Pour me remettre du malheur habituel, au retour, il y avait les croustades de maïs et le chocolat chaud de ma mère avec son beau profil, et Black qui me guérissait du seul fait de me coucher sur lui en le serrant très fort, très fort, le nez enfoui dans son poil bouclé puant le fraîchin, devenu verdâtre de la boue des bords de Garonne où il se vautrait. Je m’étais tellement associé à lui que pour comprendre son plaisir visible de mordre l’eau sortant d’un tuyau d’arrosage, je faisais pareil, à quatre pattes, coupant le jet à pleines dents.
Aux pires moments tragiques, il y a eu toujours ce serrement de la misère noire, cette façon de se tenir chaud entre nous, charbon sensible de défaillance, à la pointe du cœur, à peine un peu plus bas. Cela, grandiose, nous rend définitivement étranger, de sexe, de race et de classe, prouve la communication impossible hors de la Tribu, et prépare, selon les cas, les rages, les assassinats ou les adorations à partir du même brasier.
L’extase est autre chose, et se parle ailleurs.
Mais qu’on entende bien que personne, en dehors du clan, n’est admissible ! En raison de cette simple et merveilleuse douleur. Et que les meilleurs faux-semblants n’y changeront rien. Nous n’écrirons jamais que pour détruire l’Autre !
Onuma Nemon, Roman, Verticales, P.,39-40.
Les souvenirs s'enchaînent, la chronologie trébuche. On croit d'abord se plonger dans un véritable petit roman de l'enfance retrouvée, puis on se demande exactement quelle saveur il peut y avoir, en 2009, de publier chez Verticales ce type de récit écrit, rappelons le, quarante ans plus tôt (c'est ce que la légende dit, toujours), mais ce n'est pas ça, on tombe à côté. L'impression qui se dégage des pages traversées est parfois inconfortable : il n'est pas aisé de sa raccrocher aux branches, on ne trouve rien sous la main contre quoi se fixer. La lecture est une lecture, justement, verticale, de la chute, mais laisse l'œil parfaitement passif : je ne suis pas parvenu à percer ce texte qui défilait devant moi.
J’avais connu une semblable angoisse, rue Sauvage, une nuit, à l’époque du Local Vert. On dormait alors tous dans la même pièce, et je m’étais réveillé le cœur battant sur une bribe de phrase : “L’éponge en bas !”, ignorant tout d’elle.

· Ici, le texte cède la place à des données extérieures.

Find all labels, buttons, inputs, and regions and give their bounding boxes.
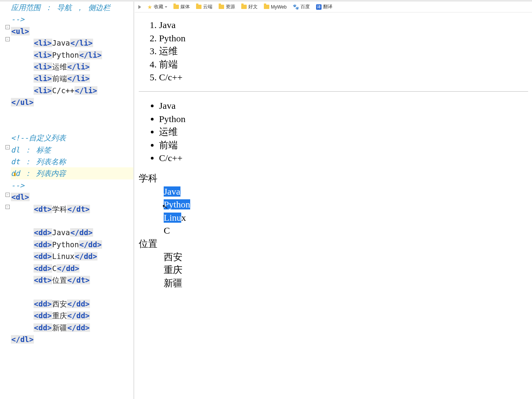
code-line [11,108,133,120]
code-line: <li>Java</li> [11,37,133,49]
bookmark-translate[interactable]: 译翻译 [315,3,334,11]
dd-item: Python [164,198,528,211]
code-line: <dd>重庆</dd> [11,310,133,321]
list-item: Java [159,19,528,32]
code-line: dd ： 列表内容 [11,169,66,177]
dt-subject: 学科 [139,172,528,185]
code-line: <dt>位置</dt> [11,274,133,286]
folder-icon [241,5,247,9]
code-line: 应用范围 ： 导航 ， 侧边栏 [11,2,133,13]
code-line: <dl> [11,191,133,203]
folder-icon [173,5,179,9]
code-line: --> [11,13,133,25]
expand-button[interactable] [137,4,142,10]
code-line: <dd>C</dd> [11,262,133,274]
dt-location: 位置 [139,238,528,251]
bookmark-baidu[interactable]: 🐾百度 [292,3,311,11]
code-line: </ul> [11,96,133,108]
list-item: 运维 [159,45,528,58]
list-item: C/c++ [159,152,528,165]
code-line: <li>C/c++</li> [11,85,133,96]
list-item: Java [159,99,528,113]
dd-item: Java [164,185,528,199]
code-line: dl ： 标签 [11,144,133,156]
chevron-down-icon [165,6,167,8]
code-line: </dl> [11,333,133,345]
list-item: 前端 [159,58,528,71]
bookmark-folder[interactable]: 好文 [240,3,259,11]
code-line: <dd>Python</dd> [11,239,133,250]
unordered-list: Java Python 运维 前端 C/c++ [139,99,528,165]
fold-icon[interactable]: − [5,193,10,197]
code-line: <dt>学科</dt> [11,203,133,215]
bookmark-folder[interactable]: MyWeb [263,4,288,11]
list-item: 运维 [159,126,528,139]
fold-icon[interactable]: − [5,145,10,149]
bookmark-folder[interactable]: 媒体 [172,3,191,11]
dd-item: 重庆 [164,264,528,277]
code-line [11,215,133,227]
star-icon: ★ [147,4,152,10]
code-line: <!--自定义列表 [11,132,133,144]
list-item: C/c++ [159,71,528,84]
fold-icon[interactable]: − [5,37,10,41]
folder-icon [219,5,224,9]
folder-icon [264,5,269,9]
code-line [11,120,133,132]
code-line [11,286,133,298]
code-line: --> [11,179,133,191]
fold-icon[interactable]: − [5,205,10,209]
page-content[interactable]: Java Python 运维 前端 C/c++ Java Python 运维 前… [135,12,532,399]
fold-icon[interactable]: − [5,25,10,29]
bookmark-folder[interactable]: 云端 [195,3,214,11]
paw-icon: 🐾 [293,4,299,10]
code-line: <dd>新疆</dd> [11,322,133,333]
dd-item: 西安 [164,251,528,264]
bookmark-bar: ★收藏 媒体 云端 资源 好文 MyWeb 🐾百度 译翻译 [135,2,532,12]
code-line: <dd>西安</dd> [11,298,133,310]
bookmark-folder[interactable]: 资源 [217,3,236,11]
code-line: <dd>Linux</dd> [11,250,133,262]
code-line: dt ： 列表名称 [11,156,133,167]
dd-item: Linux [164,211,528,225]
editor-gutter: − − − − − [0,2,11,399]
list-item: 前端 [159,139,528,152]
code-line: <dd>Java</dd> [11,227,133,238]
folder-icon [196,5,201,9]
dd-item: C [164,224,528,238]
ordered-list: Java Python 运维 前端 C/c++ [139,19,528,84]
browser-pane: ★收藏 媒体 云端 资源 好文 MyWeb 🐾百度 译翻译 Java Pytho… [135,2,532,399]
dd-item: 新疆 [164,277,528,290]
definition-list: 学科 Java Python Linux C 位置 西安 重庆 新疆 [139,172,528,290]
divider [139,91,528,92]
translate-icon: 译 [316,4,322,10]
code-line: <li>前端</li> [11,73,133,84]
bookmark-favorites[interactable]: ★收藏 [146,3,168,11]
code-line: <li>运维</li> [11,61,133,73]
expand-icon [138,5,141,9]
code-line: <ul> [11,25,133,37]
list-item: Python [159,32,528,45]
code-line: <li>Python</li> [11,49,133,61]
code-editor[interactable]: − − − − − 应用范围 ： 导航 ， 侧边栏 --> <ul> <li>J… [0,2,133,399]
list-item: Python [159,113,528,126]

En prenant le pot de chambre rudimentaire à saumure d’ocre, et commun, bouillon indigeste et d’autant plus hideux que froid, j’y trempai involontairement le pouce, m’interrogeant sur ces peaux curieuses que perdent les adultes, surnageant comme des cloques plus ou moins brunes, sans que je sache si la couleur venait du bain ou de la chose, de la substance ou de la teinte, papier qu’on déchire ou ampoule qu’on crève.
Peu avant, un rêve m’avait mené sur un chemin longeant une rivière d’Automne, ensemble pris dans un terrain marécageux de ces pays à ruisseaux où les percées de lumière se font sans qu’on puisse en distinguer l’origine, et dont l’étendue plane était simplement remontée par côté, formant une boîte verte et en même temps sans bords. Dans le chemin garni de quelques pêcheurs, des vessies de porc pendaient, séchant comme des linges, d’une luminescence exquise.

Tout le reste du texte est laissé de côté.